Reasoning evaluations target the reasoning fine-tuning mix and include the GeoFactX test split (5 languages) and math problems from MGSM (11 languages including English). Both are evaluated in terms of accuracy of the final answers, and reasoning quality for GeoFactX is additionally inspected.
Evaluation
- Substantial Improvements in Multilingual Open-Ended Generation
- FusioN consistently brings significant gains in win-rate against strong baselines like Gemini2.5-Pro across various languages and models.
- Aya Expanse 8B saw win-rate jumps of up to +10.8% in French.
- Command A with FusioN outperformed BoN in 9 out of 11 languages, enabling it to win over Gemini2.5-Pro in German (+9.5%) and Spanish (+7.8%) with only 5 samples, suggesting FusioN acts as a very effective self-refinement mechanism.
- Synthesis Outperforms Selection (BoN) and Even Oracle in Machine Translation
- FusioN demonstrates superior performance in machine translation.

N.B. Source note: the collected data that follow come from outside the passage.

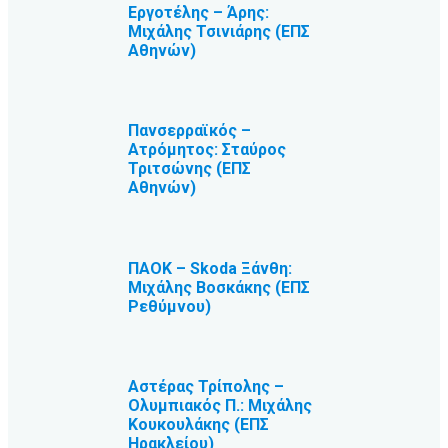
Εργοτέλης – Άρης:
Μιχάλης Τσινιάρης (ΕΠΣ
Αθηνών)
Πανσερραϊκός –
Ατρόμητος: Σταύρος
Τριτσώνης (ΕΠΣ
Αθηνών)
ΠΑΟΚ – Skoda Ξάνθη:
Μιχάλης Βοσκάκης (ΕΠΣ
Ρεθύμνου)
Αστέρας Τρίπολης –
Ολυμπιακός Π.: Μιχάλης
Κουκουλάκης (ΕΠΣ
Ηρακλείου)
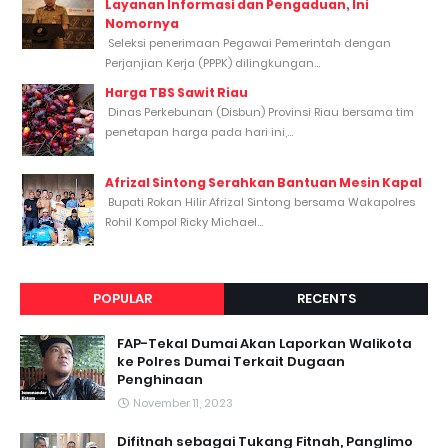
Layanan Informasi dan Pengaduan, Ini
Nomornya
Seleksi penerimaan Pegawai Pemerintah dengan
Perjanjian Kerja (PPPK) dilingkungan...
Harga TBS Sawit Riau
Dinas Perkebunan (Disbun) Provinsi Riau bersama tim
penetapan harga pada hari ini,...
Afrizal Sintong Serahkan Bantuan Mesin Kapal
Bupati Rokan Hilir Afrizal Sintong bersama Wakapolres
Rohil Kompol Ricky Michael...
POPULAR
RECENTS
FAP-Tekal Dumai Akan Laporkan Walikota
ke Polres Dumai Terkait Dugaan
Penghinaan
November 11, 2023
Difitnah sebagai Tukang Fitnah, Panglimo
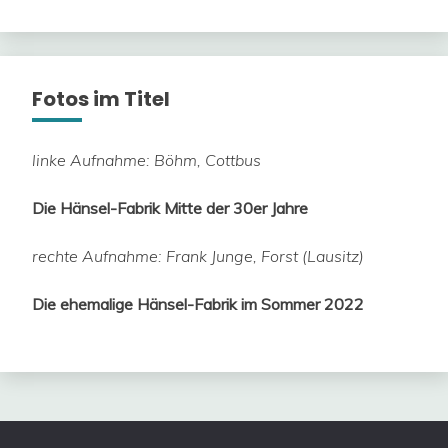
Fotos im Titel
linke Aufnahme: Böhm, Cottbus
Die Hänsel-Fabrik Mitte der 30er Jahre
rechte Aufnahme: Frank Junge, Forst (Lausitz)
Die ehemalige Hänsel-Fabrik im Sommer 2022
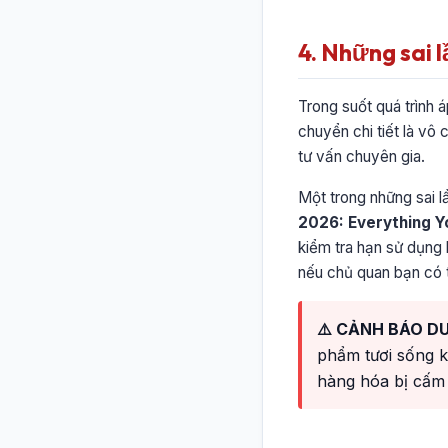
4. Những sai 
Trong suốt quá trình 
chuyển chi tiết là vô 
tư vấn chuyên gia.
Một trong những sai l
2026: Everything 
kiểm tra hạn sử dụng 
nếu chủ quan bạn có t
⚠️ CẢNH BÁO DU
phẩm tươi sống k
hàng hóa bị cấm 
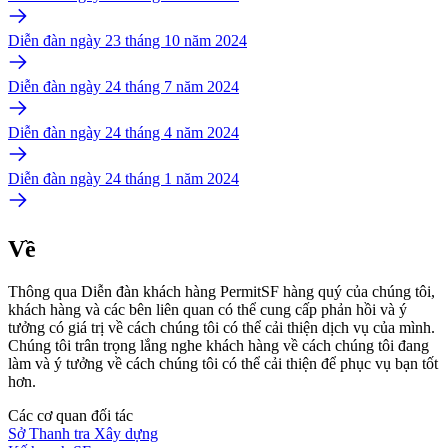
Diễn đàn ngày 23 tháng 10 năm 2024
Diễn đàn ngày 24 tháng 7 năm 2024
Diễn đàn ngày 24 tháng 4 năm 2024
Diễn đàn ngày 24 tháng 1 năm 2024
Về
Thông qua Diễn đàn khách hàng PermitSF hàng quý của chúng tôi,
khách hàng và các bên liên quan có thể cung cấp phản hồi và ý
tưởng có giá trị về cách chúng tôi có thể cải thiện dịch vụ của mình.
Chúng tôi trân trọng lắng nghe khách hàng về cách chúng tôi đang
làm và ý tưởng về cách chúng tôi có thể cải thiện để phục vụ bạn tốt
hơn.
Các cơ quan đối tác
Sở Thanh tra Xây dựng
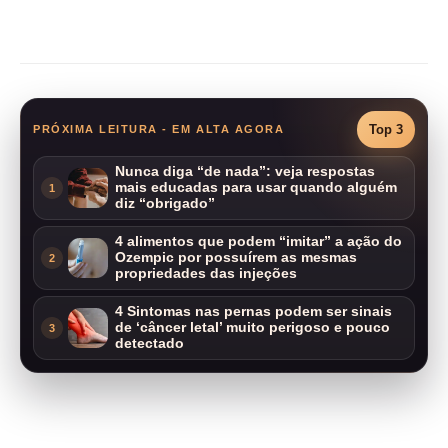
Compartilhar
Top 3
PRÓXIMA LEITURA - EM ALTA AGORA
Nunca diga “de nada”: veja respostas
mais educadas para usar quando alguém
1
diz “obrigado”
4 alimentos que podem “imitar” a ação do
Ozempic por possuírem as mesmas
2
propriedades das injeções
4 Sintomas nas pernas podem ser sinais
de ‘câncer letal’ muito perigoso e pouco
3
detectado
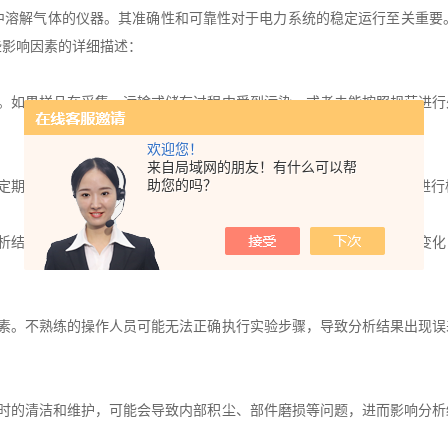
解气体的仪器。其准确性和可靠性对于电力系统的稳定运行至关重要
些影响因素的详细描述：
。如果样品在采集、运输或储存过程中受到污染，或者未能按照规范进行
欢迎您！
来自局域网的朋友！有什么可以帮
助您的吗？
定期校准的仪器，其测量结果可能存在偏差。因此，需要定期对仪器进行
析结果产生影响。例如，温度的变化可能导致某些气体的溶解度发生变化
素。不熟练的操作人员可能无法正确执行实验步骤，导致分析结果出现误
时的清洁和维护，可能会导致内部积尘、部件磨损等问题，进而影响分析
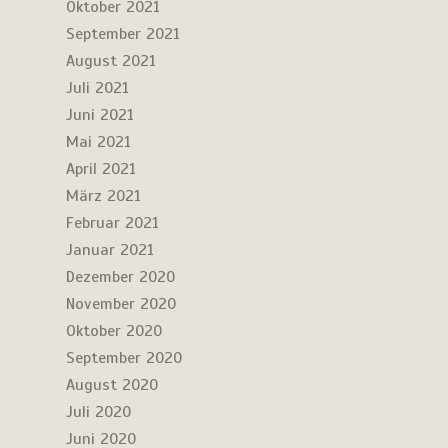
Oktober 2021
September 2021
August 2021
Juli 2021
Juni 2021
Mai 2021
April 2021
März 2021
Februar 2021
Januar 2021
Dezember 2020
November 2020
Oktober 2020
September 2020
August 2020
Juli 2020
Juni 2020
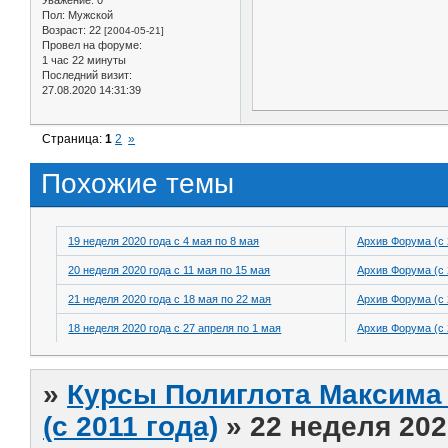
Пол:
Мужской
Возраст:
22
[2004-05-21]
Провел на форуме:
1 час 22 минуты
Последний визит:
27.08.2020 14:31:39
Страница:
1
2
»
Похожие темы
19 неделя 2020 года с 4 мая по 8 мая
Архив Форума (с 
20 неделя 2020 года с 11 мая по 15 мая
Архив Форума (с 
21 неделя 2020 года с 18 мая по 22 мая
Архив Форума (с 
18 неделя 2020 года с 27 апреля по 1 мая
Архив Форума (с 
»
Курсы Полиглота Максима 
(с 2011 года)
»
22 неделя 202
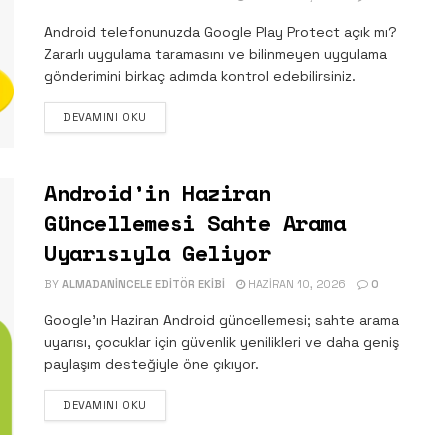
Android telefonunuzda Google Play Protect açık mı?
Zararlı uygulama taramasını ve bilinmeyen uygulama
gönderimini birkaç adımda kontrol edebilirsiniz.
DETAILS
DEVAMINI OKU
Android’in Haziran
Güncellemesi Sahte Arama
Uyarısıyla Geliyor
BY
ALMADANINCELE EDITÖR EKIBI
HAZIRAN 10, 2026
0
Google’ın Haziran Android güncellemesi; sahte arama
uyarısı, çocuklar için güvenlik yenilikleri ve daha geniş
paylaşım desteğiyle öne çıkıyor.
DETAILS
DEVAMINI OKU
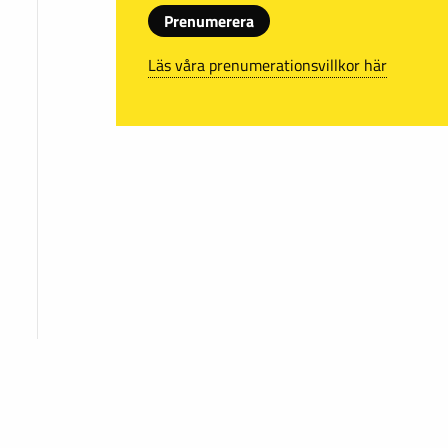
Prenumerera
Läs våra prenumerationsvillkor här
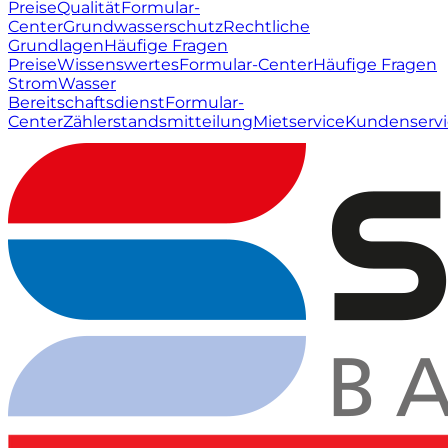
Preise
Qualität
Formular-
Center
Grundwasserschutz
Rechtliche
Grundlagen
Häufige Fragen
Preise
Wissenswertes
Formular-Center
Häufige Fragen
Strom
Wasser
Bereitschaftsdienst
Formular-
Center
Zählerstandsmitteilung
Mietservice
Kundenservi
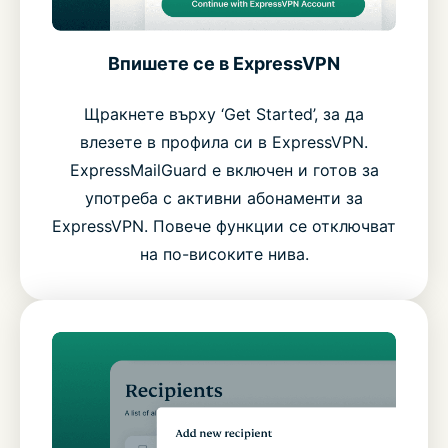
Впишете се в ExpressVPN
Щракнете върху ‘Get Started’, за да
влезете в профила си в ExpressVPN.
ExpressMailGuard е включен и готов за
употреба с активни абонаменти за
ExpressVPN. Повече функции се отключват
на по-високите нива.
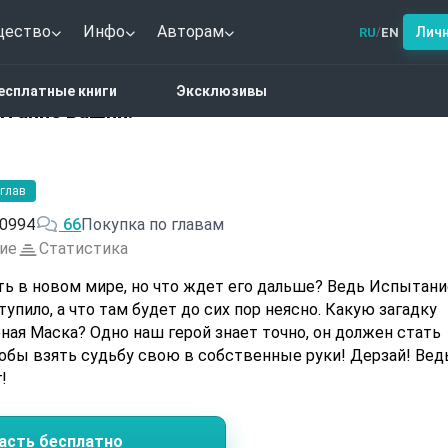
щество
Инфо
Авторам
Лич
RU
EN
/
тези
Новый мир 2. Испытание Башни!
есплатные книги
Эксклюзивы
ытание Башни!
 глав
0994
66
Покупка по главам
ие
Статистика
ь в новом мире, но что ждет его дальше? Ведь Испытани
упило, а что там будет до сих пор неясно. Какую загадку
ная Маска? Одно наш герой знает точно, он должен стать
тобы взять судьбу свою в собственные руки! Дерзай! Вед
!
асть бесплатно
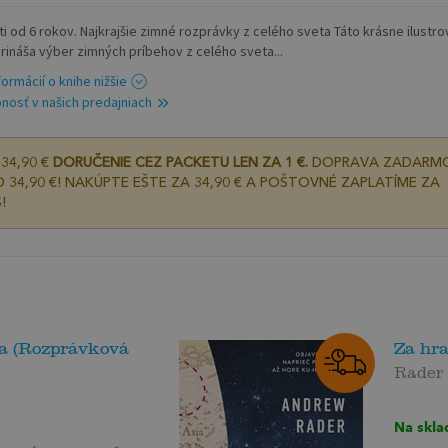
ti od 6 rokov. Najkrajšie zimné rozprávky z celého sveta Táto krásne ilustr
prináša výber zimných príbehov z celého sveta...
formácií o knihe nižšie
nosť v našich predajniach
34,90 €
DORUČENIE CEZ PACKETU LEN ZA 1 €.
DOPRAVA ZADARM
 34,90 €! NAKÚPTE EŠTE ZA 34,90 € A POŠTOVNÉ ZAPLATÍME ZA
!
ra (Rozprávková
Za hr
Rader
Na skla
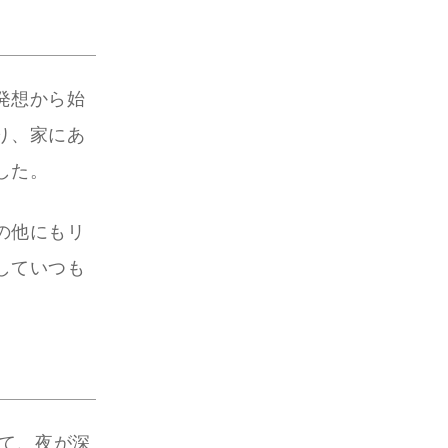
発想から始
り、家にあ
した。
の他にもリ
していつも
て、夜が深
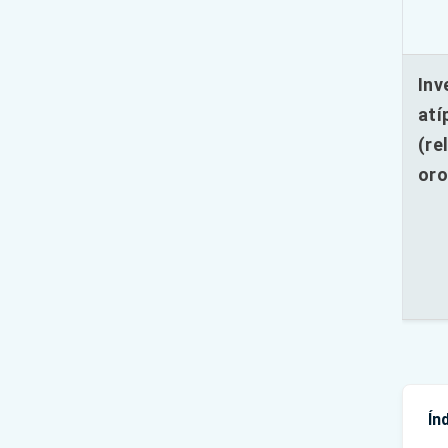
Inv
atí
(re
oro
Ín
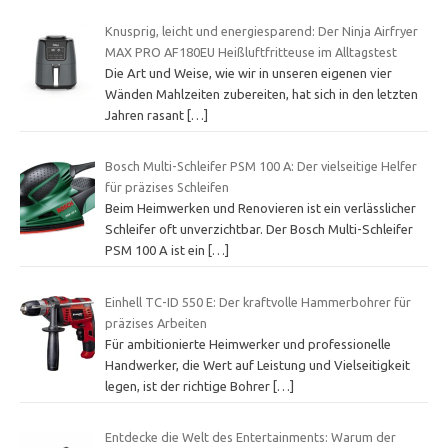
Knusprig, leicht und energiesparend: Der Ninja Airfryer
MAX PRO AF180EU Heißluftfritteuse im Alltagstest
Die Art und Weise, wie wir in unseren eigenen vier
Wänden Mahlzeiten zubereiten, hat sich in den letzten
Jahren rasant
[…]
Bosch Multi-Schleifer PSM 100 A: Der vielseitige Helfer
für präzises Schleifen
Beim Heimwerken und Renovieren ist ein verlässlicher
Schleifer oft unverzichtbar. Der Bosch Multi-Schleifer
PSM 100 A ist ein
[…]
Einhell TC-ID 550 E: Der kraftvolle Hammerbohrer für
präzises Arbeiten
Für ambitionierte Heimwerker und professionelle
Handwerker, die Wert auf Leistung und Vielseitigkeit
legen, ist der richtige Bohrer
[…]
Entdecke die Welt des Entertainments: Warum der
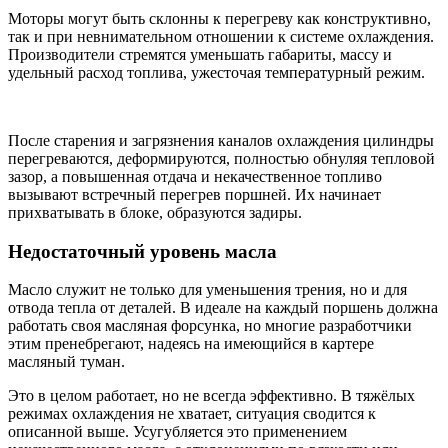
Моторы могут быть склонны к перегреву как конструктивно,
так и при невнимательном отношении к системе охлаждения.
Производители стремятся уменьшать габариты, массу и
удельный расход топлива, ужесточая температурный режим.
После старения и загрязнения каналов охлаждения цилиндры
перегреваются, деформируются, полностью обнуляя тепловой
зазор, а повышенная отдача и некачественное топливо
вызывают встречный перегрев поршней. Их начинает
прихватывать в блоке, образуются задиры.
Недостаточный уровень масла
Масло служит не только для уменьшения трения, но и для
отвода тепла от деталей. В идеале на каждый поршень должна
работать своя масляная форсунка, но многие разработчики
этим пренебрегают, надеясь на имеющийся в картере
масляный туман.
Это в целом работает, но не всегда эффективно. В тяжёлых
режимах охлаждения не хватает, ситуация сводится к
описанной выше. Усугубляется это применением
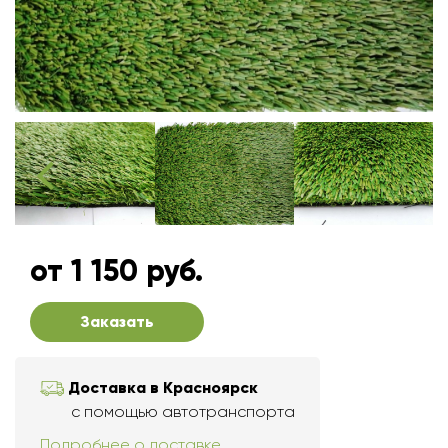
от 1 150 руб.
Заказать
Доставка в Красноярск
с помощью автотранспорта
Подробнее о доставке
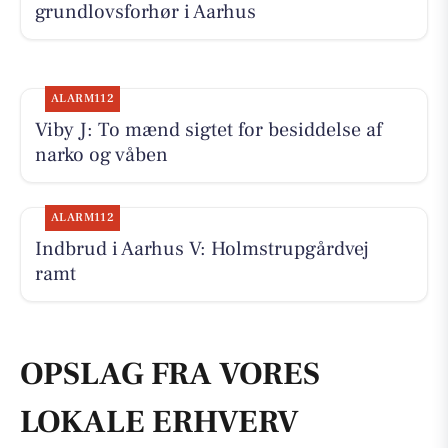
grundlovsforhør i Aarhus
ALARM112
Viby J: To mænd sigtet for besiddelse af
narko og våben
ALARM112
Indbrud i Aarhus V: Holmstrupgårdvej
ramt
OPSLAG FRA VORES
LOKALE ERHVERV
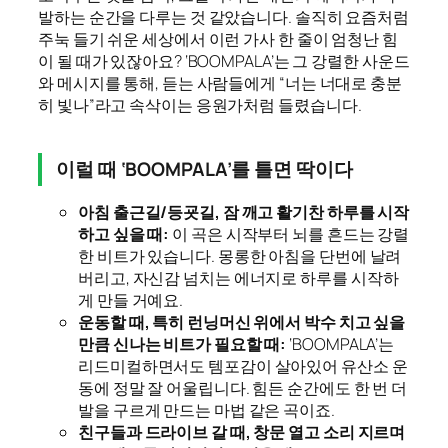
발하는 순간을 다루는 것 같았습니다. 솔직히 요즘처럼
주눅 들기 쉬운 세상에서 이런 가사 한 줄이 엄청난 힘
이 될 때가 있잖아요? ‘BOOMPALA’는 그 강렬한 사운드
와 메시지를 통해, 듣는 사람들에게 “너는 너대로 충분
히 빛나”라고 속삭이는 응원가처럼 들렸습니다.
이럴 때 ‘BOOMPALA’를 틀면 딱이다
아침 출근길/등굣길, 잠 깨고 활기찬 하루를 시작
하고 싶을 때:
이 곡은 시작부터 뇌를 흔드는 강렬
한 비트가 있습니다. 몽롱한 아침을 단번에 날려
버리고, 자신감 넘치는 에너지로 하루를 시작하
게 만들 거예요.
운동할 때, 특히 런닝머신 위에서 박수 치고 싶을
만큼 신나는 비트가 필요할 때:
‘BOOMPALA’는
리드미컬하면서도 템포감이 살아있어 유산소 운
동에 정말 잘 어울립니다. 힘든 순간에도 한 번 더
발을 구르게 만드는 마법 같은 곡이죠.
친구들과 드라이브 갈 때, 창문 열고 소리 지르며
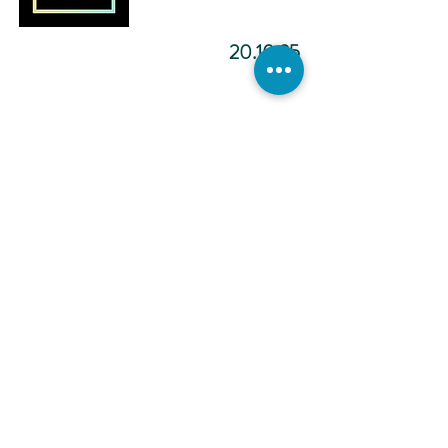
20.10.25
מדיטציה להפוך ליוצר.ת מציאות
-12:02
כתיבה
אינטואיטיבית -
הכול אפשרי -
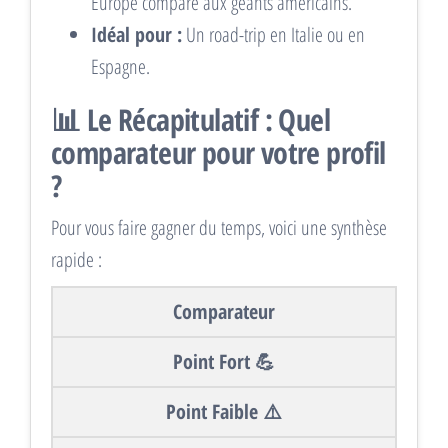
Europe comparé aux géants américains.
Idéal pour :
Un road-trip en Italie ou en
Espagne.
📊 Le Récapitulatif : Quel
comparateur pour votre profil
?
Pour vous faire gagner du temps, voici une synthèse
rapide :
Comparateur
Point Fort 💪
Point Faible ⚠️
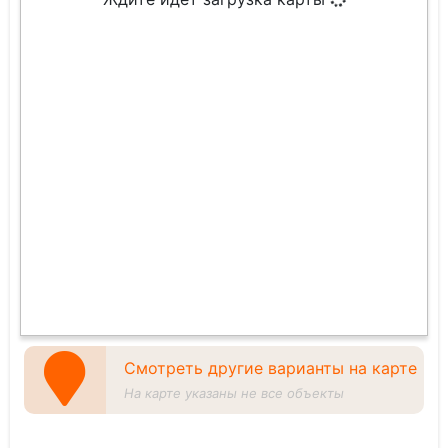
Смотреть другие варианты на карте
На карте указаны не все объекты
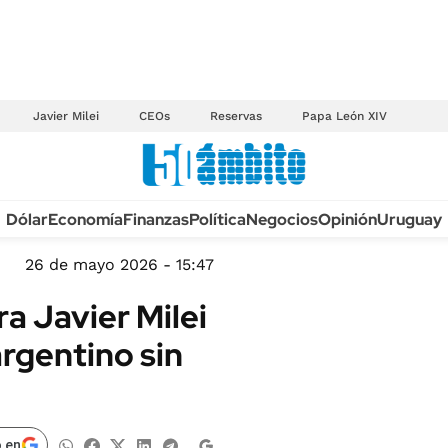
Javier Milei
CEOs
Reservas
Papa León XIV
Anuario autos 2026
Dólar
Economía
Finanzas
Política
Negocios
Opinión
Uruguay
TECNOLOGÍA
NOVEDADES FISCA
MÉXICO
26 de mayo 2026 - 15:47
EDICTOS JUDICIAL
OPINIÓN
a Javier Milei
MULTAS
MUNDO
argentino sin
LICITACIONES
INFORMACIÓN GENERAL
CUADROS TARIFAR
ESPECTÁCULOS
RECALL
DEPORTES
 en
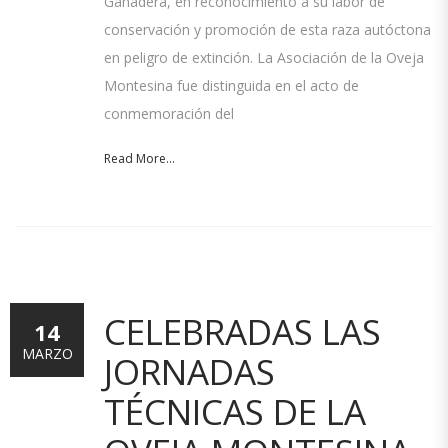
Ganadera, en reconocimiento a su labor de
conservación y promoción de esta raza autóctona
en peligro de extinción. La Asociación de la Oveja
Montesina fue distinguida en el acto de
conmemoración del
Read More...
CELEBRADAS LAS
14
MARZO
JORNADAS
TÉCNICAS DE LA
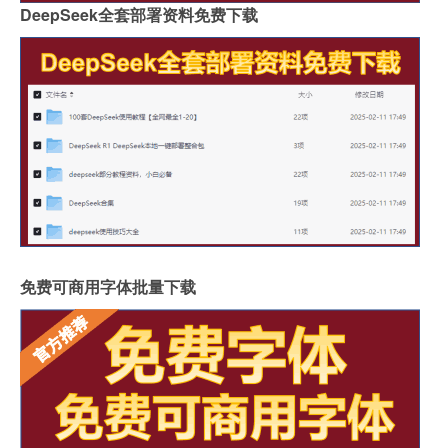
DeepSeek全套部署资料免费下载
免费可商用字体批量下载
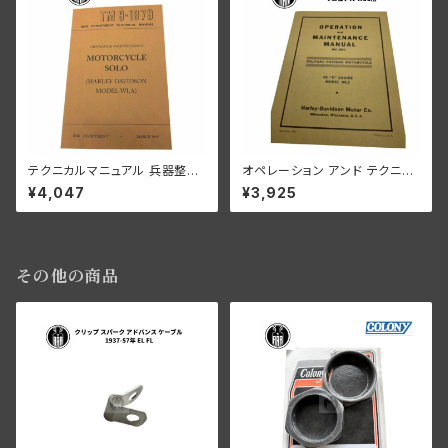
テクニカルマニュアル 兵器整備
オペレーション アンド テクニカ
エンジン・ギアボックス オーバ
ルマニュアル WLC
¥4,047
¥3,925
ーホール等 ソロ WLA WLC
その他の商品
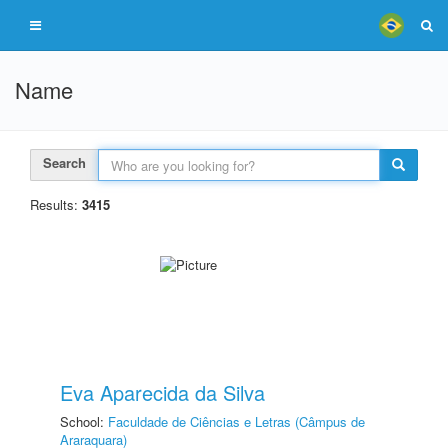
Name
Search
Results:
3415
Eva Aparecida da Silva
School:
Faculdade de Ciências e Letras (Câmpus de
Araraquara)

- More importantly, FusioN outperformed the “Oracle” selection (the highest scoring sample) in German, Russian, and Chinese translation (e.g., +0.8 in Chinese XCometXL), confirming the utility of the aggregation framework and implying that generations should be treated as collaborators rather than competitors.
- Consistent Multilingual Gains and Downstream Impact from Synthetic Data Generation
- Fine-tuning models on FusioN-generated data leads to notable and consistent improvements across tasks and languages.
- On average, models fine-tuned on FusioN-generated data achieved +0.8 higher XCometXL scores on WMT24++ and improved win-rates against Gemini2.5-Flash by +2.5% over BoN, highlighting the powerful ripple effect of even modest improvements in data generation.
- Enhanced Multilingual Factual Reasoning
- FusioN-generated data significantly improves the factual reasoning capabilities of fine-tuned models.
- The gains were particularly large for lower-resourced languages like Swahili and Thai (e.g., +2.8% higher for Swahili), indicating effective exploitation of teacher diversity.
- Fine-tuned models (both BoN and FusioN) significantly outperform base and fusor models, validating the hypothesis of leveraging “wisdom of the crowd” without being bounded by the fusor model, even for languages it doesn’t officially support.